• **Task brief**
In the data below, how many lines include the string "http"? Give only the number.

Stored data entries
- - - -

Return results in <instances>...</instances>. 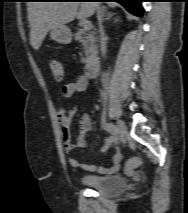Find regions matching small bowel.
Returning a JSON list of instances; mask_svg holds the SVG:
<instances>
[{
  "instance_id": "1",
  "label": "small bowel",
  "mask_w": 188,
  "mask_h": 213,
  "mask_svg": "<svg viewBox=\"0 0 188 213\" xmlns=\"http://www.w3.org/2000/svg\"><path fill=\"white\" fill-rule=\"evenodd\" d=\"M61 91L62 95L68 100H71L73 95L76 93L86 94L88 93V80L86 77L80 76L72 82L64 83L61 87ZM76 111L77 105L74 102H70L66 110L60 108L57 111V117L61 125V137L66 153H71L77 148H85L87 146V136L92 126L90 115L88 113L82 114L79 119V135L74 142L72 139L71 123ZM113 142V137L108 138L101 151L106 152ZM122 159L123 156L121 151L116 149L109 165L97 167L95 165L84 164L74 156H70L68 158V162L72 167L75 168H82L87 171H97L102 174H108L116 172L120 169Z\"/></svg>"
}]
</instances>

- - - -

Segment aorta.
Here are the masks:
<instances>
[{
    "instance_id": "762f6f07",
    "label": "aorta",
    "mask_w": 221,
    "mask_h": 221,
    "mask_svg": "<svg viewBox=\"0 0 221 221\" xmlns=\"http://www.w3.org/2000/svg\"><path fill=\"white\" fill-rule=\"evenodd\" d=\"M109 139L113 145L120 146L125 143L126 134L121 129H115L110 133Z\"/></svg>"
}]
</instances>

- - - -

• **Exercise response**
2